S.T.E.A.M. programs are taking off in Aspen
March 18, 2014
It was "Pi Day" on March 14, and Aspen Middle School celebrated the event as a tie-in to showcase the new remodel of four classrooms for S.T.E.A.M. programs at the school.
S.T.E.A.M. stands for science, technology, engineering, arts and mathematics, and comes from a program that started in the 1980s after it was discovered that America had engineers retiring at a rate faster than they were being replaced. The program was intended to put more of an educational emphasis into those areas, lead to higher test scores and create engineers.
The art aspect wasn't originally part of the idea, but educators saw a lack of artistic qualities from the original program and added art to balance the equation.
The Aspen School District has embraced this way of thinking, and has worked toward upgrading its S.T.E.A.M. programs. The recent remodel at the middle school now houses several new classrooms designed for S.T.E.A.M. learning.
The school had an open house on "Pi Day," which is celebrated on March 14 around the world. Pi, or the Greek letter "π," is the symbol used in mathematics to represent the ratio of the circumference of a circle to its diameter, which is approximately 3.14.
March 14 is also Albert Einstein's birthday.
The open house allowed the community to see the newly remodeled S.T.E.A.M. wing in the lower level of the middle school.
"It's also a great way to show the people who have donated money to the Aspen Education Foundation just where their money is going," said Melissa Long, the executive director of the foundation. "Today we're showcasing some of the innovative curriculum and programs that, through the generosity of donations to the Aspen Education Foundation, we're able to support."
The foundation raised $635,000 during the 2012-13 school year. Dr. John Maloy, the superintendent of schools for the Aspen School District, allocated those funds.
"This year, we're hoping to surpass that total," Long said. "Our goal is to continue supporting these types of programs."
The remodeled wing at the middle school was used exclusively for storage, but it now houses four new classrooms — a band room that's almost complete, the aeronautics room, robotics room and an all-purpose art room.
There's also still an area for storage and the facility maintenance offices.
The robotics room could fool someone into thinking it's an area for younger kids with all the Lego-connector pieces in the room, but the Lego-robotics program has been getting stronger every year in the valley, especially in the Aspen School District.

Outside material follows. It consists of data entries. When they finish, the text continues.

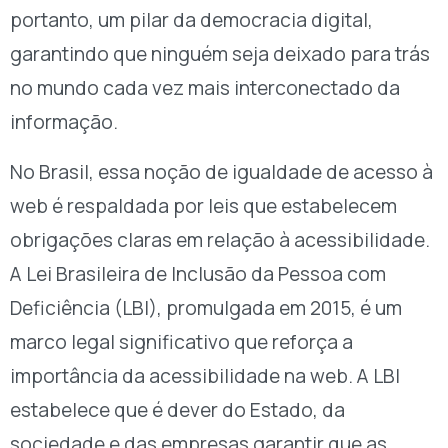
portanto, um pilar da democracia digital,
garantindo que ninguém seja deixado para trás
no mundo cada vez mais interconectado da
informação.
No Brasil, essa noção de igualdade de acesso à
web é respaldada por leis que estabelecem
obrigações claras em relação à acessibilidade.
A Lei Brasileira de Inclusão da Pessoa com
Deficiência (LBI), promulgada em 2015, é um
marco legal significativo que reforça a
importância da acessibilidade na web. A LBI
estabelece que é dever do Estado, da
sociedade e das empresas garantir que as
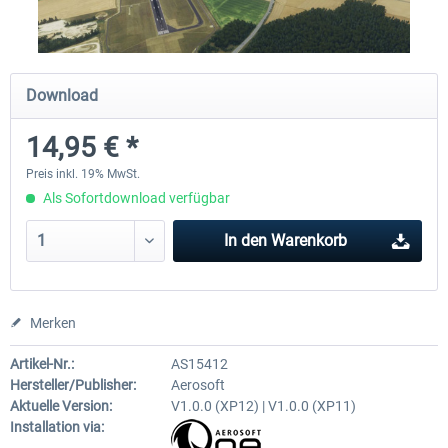
Airport Berlin Brandenburg V2 XP
Airport Zürich V2.0 XP
Download
14,95 € *
29,95 € *
25,95 € *
Preis inkl. 19% MwSt.
Als Sofortdownload verfügbar
In den
Warenkorb
Merken
Artikel-Nr.:
AS15412
Hersteller/Publisher:
Aerosoft
Aktuelle Version:
V1.0.0 (XP12) | V1.0.0 (XP11)
Installation via:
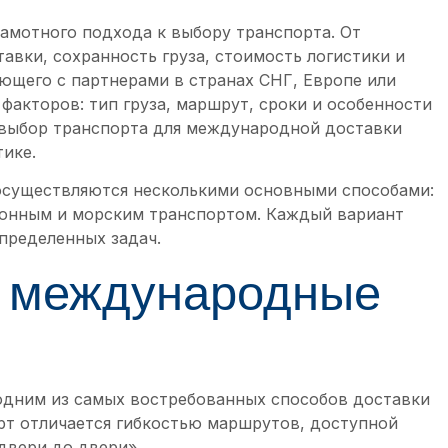
амотного подхода к выбору транспорта. От
авки, сохранность груза, стоимость логистики и
ающего с партнерами в странах СНГ, Европе или
факторов: тип груза, маршрут, сроки и особенности
выбор транспорта для международной доставки
тике.
осуществляются несколькими основными способами:
онным и морским транспортом. Каждый вариант
пределенных задач.
 международные
одним из самых востребованных способов доставки
рт отличается гибкостью маршрутов, доступной
двери до двери».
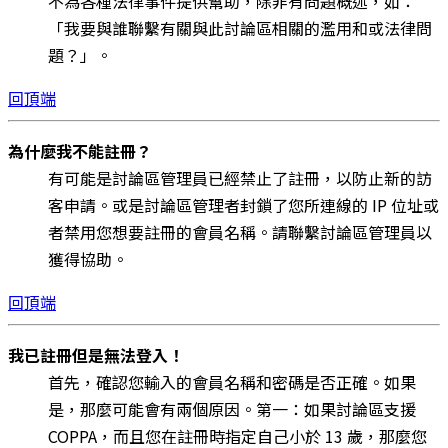
不為各種法律事件提供幫助，除非有問題概述，如：
「我要與誰聯繫有關與此討論區相關的濫用和或法律問
題？」。
回頂端
為什麼我不能註冊？
有可能是討論區管理員已經禁止了註冊，以防止新的訪
客申請。或是討論區管理者封鎖了您所連線的 IP 位址或
者禁用您想要註冊的會員名稱。請聯繫討論區管理員以
獲得協助。
回頂端
我已註冊但是無法登入！
首先，確認您輸入的會員名稱和密碼是否正確。如果
是，那麼可能會有兩個原因。第一：如果討論區支援
COPPA，而且您在註冊時指定自己小於 13 歲，那麼您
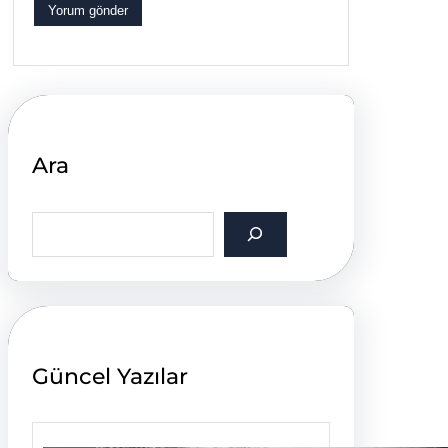
Ara
S
e
a
r
c
h
Güncel Yazılar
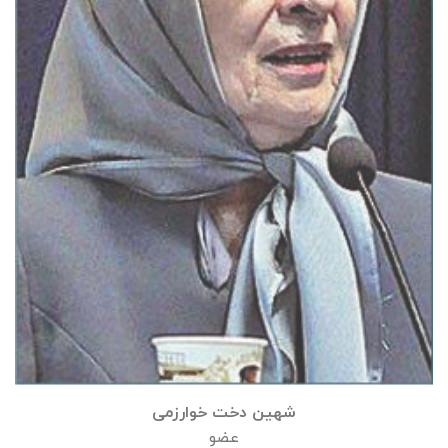
شهین دخت خوارزمی
عضو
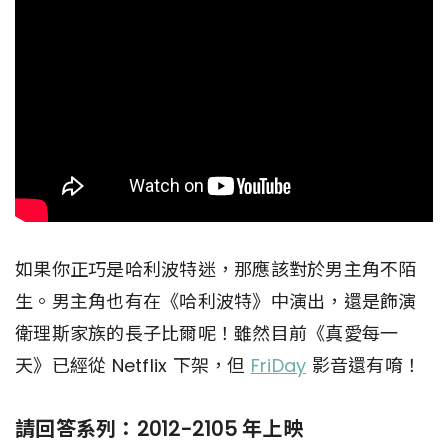
如果你正巧是哈利波特迷，那應該對於男主角不陌
生。男主角也有在《哈利波特》中演出，還是飾演
衛理斯家族的長子比爾呢！雖然目前《真愛每一
天》已經從 Netflix 下架，但
FriDay
影音還有唷！
請回答系列：2012-2105 年上映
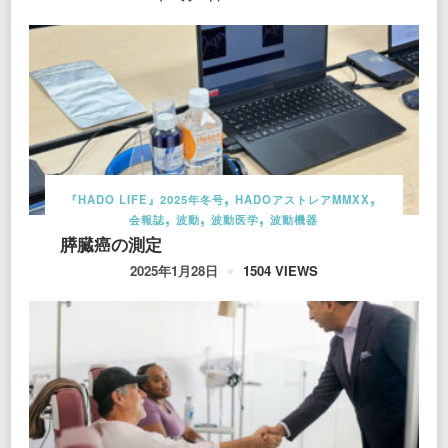
『HADO LIFE』2025年冬号
HADOアストレアMMXX
会報誌
波動
波動医学
波動機器
膵臓癌の測定
1504 VIEWS
2025年1月28日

The all-purpose art room used to be a windowless storage area, but it's been transformed into a spacious work area for many forms of art with a bank of new windows for plenty of natural light.
The new aerospace room is one of the centerpieces within the S.T.E.A.M. programs now being offered within the district. With a strong emphasis on higher math and complex scientific concepts, the district decided to use aeronautics as a path for students to apply this new type of education.

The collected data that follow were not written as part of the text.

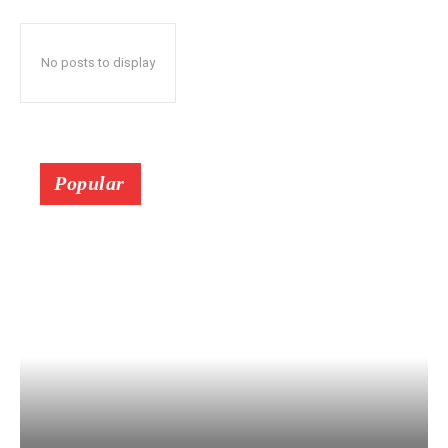
No posts to display
Popular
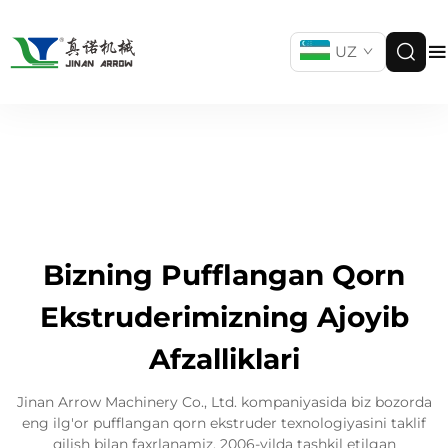
UZ
Bizning Pufflangan Qorn
Ekstruderimizning Ajoyib
Afzalliklari
Jinan Arrow Machinery Co., Ltd. kompaniyasida biz bozorda
eng ilg'or pufflangan qorn ekstruder texnologiyasini taklif
qilish bilan faxrlanamiz. 2006-yilda tashkil etilgan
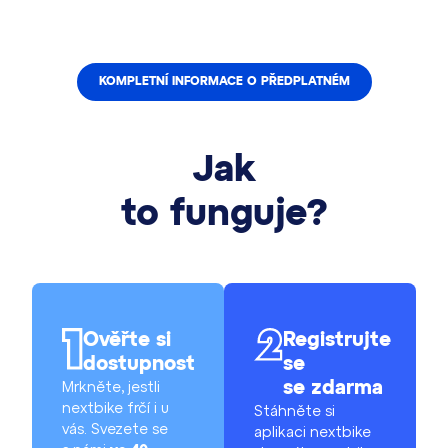
KOMPLETNÍ INFORMACE O PŘEDPLATNÉM
Jak
to funguje?
Ověřte si
Registrujte
dostupnost
se
Mrkněte, jestli
se zdarma
nextbike frčí i u
Stáhněte si
vás. Svezete se
aplikaci nextbike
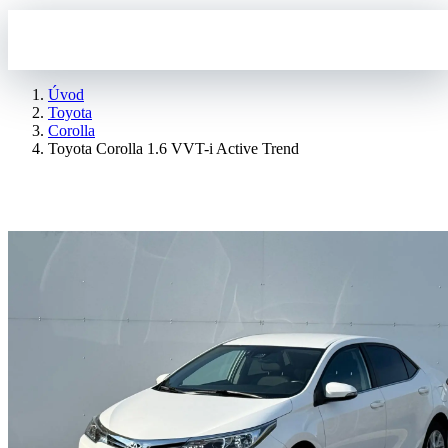
Úvod
Toyota
Corolla
Toyota Corolla 1.6 VVT-i Active Trend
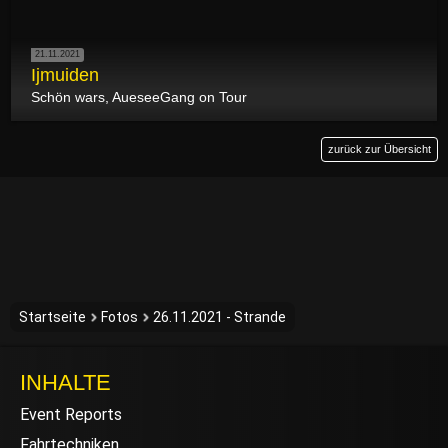
21.11.2021
Ijmuiden
Schön wars, AueseeGang on Tour
zurück zur Übersicht
Startseite
Fotos
26.11.2021 - Strande
INHALTE
Event Reports
Fahrtechniken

"We're getting kids to understand earth science and the physics of flight," said Greg Roark, the director of aeronautics within the district.

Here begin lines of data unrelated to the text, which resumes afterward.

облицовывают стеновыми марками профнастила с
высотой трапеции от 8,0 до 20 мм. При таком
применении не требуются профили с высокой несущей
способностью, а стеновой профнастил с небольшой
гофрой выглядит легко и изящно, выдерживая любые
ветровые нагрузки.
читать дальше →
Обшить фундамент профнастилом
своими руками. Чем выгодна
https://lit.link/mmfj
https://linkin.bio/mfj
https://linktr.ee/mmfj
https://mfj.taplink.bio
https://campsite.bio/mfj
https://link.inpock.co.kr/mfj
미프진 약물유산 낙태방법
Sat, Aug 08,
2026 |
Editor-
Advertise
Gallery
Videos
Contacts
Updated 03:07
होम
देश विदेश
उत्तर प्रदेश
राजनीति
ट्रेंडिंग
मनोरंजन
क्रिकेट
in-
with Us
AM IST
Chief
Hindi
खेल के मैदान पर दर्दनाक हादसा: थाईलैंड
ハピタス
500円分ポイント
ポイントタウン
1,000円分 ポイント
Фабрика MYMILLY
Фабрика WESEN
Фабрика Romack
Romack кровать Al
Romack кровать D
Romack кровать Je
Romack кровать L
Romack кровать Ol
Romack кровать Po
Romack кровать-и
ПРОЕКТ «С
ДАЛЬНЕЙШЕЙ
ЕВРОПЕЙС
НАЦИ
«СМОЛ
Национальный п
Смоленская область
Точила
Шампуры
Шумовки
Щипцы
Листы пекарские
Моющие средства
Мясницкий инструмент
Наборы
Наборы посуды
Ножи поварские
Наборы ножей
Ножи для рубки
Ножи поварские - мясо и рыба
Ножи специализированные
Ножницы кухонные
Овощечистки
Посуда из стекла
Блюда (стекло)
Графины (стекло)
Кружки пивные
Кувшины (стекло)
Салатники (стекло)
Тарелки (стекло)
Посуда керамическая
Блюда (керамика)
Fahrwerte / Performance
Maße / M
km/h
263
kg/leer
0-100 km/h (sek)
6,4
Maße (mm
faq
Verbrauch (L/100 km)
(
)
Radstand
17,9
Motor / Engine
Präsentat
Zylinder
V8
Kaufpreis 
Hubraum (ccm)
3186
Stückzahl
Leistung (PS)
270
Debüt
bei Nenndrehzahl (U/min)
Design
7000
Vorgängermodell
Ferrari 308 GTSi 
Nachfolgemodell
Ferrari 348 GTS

"Our program is about common core tie-ins in applied math and science, as well as college and career readiness," he said.
The classroom houses a new Redbird FMX full-motion flight simulator that uses integrated 3-D graphics, where the video signal from the flight display can be sent to several large high-definition monitors in the classroom.
There are also four smaller flight-simulator stations set up in the room that students also can access.
The aeronautics program has been integrated throughout the elementary, middle and high schools.
First- and second-graders learn about lift, thrust, weight and drag in fun ways, even as simple as making paper airplanes. In third- and fourth-grade, students learn to build models of planes with an emphasis on the anatomy and physiology of aircraft.
The middle school students learn to build and fly unmanned-aircraft vehicles.
Not all the remote-controlled flights go as planned, but Roark tries to emphasize the positives in his lessons.
"They also learn to crash and rebuild them," Roark said. "There is value in that."
Ultimately, Roark's plan is to have the high school students build one real airplane every year.
"The sooner we can get a child on track with that thing they love to do, the more productivity that person will have in their lives," Roark said. "We're losing engineers faster than we can replace them in America. It's not that things aren't still being built, they're being built in other countries."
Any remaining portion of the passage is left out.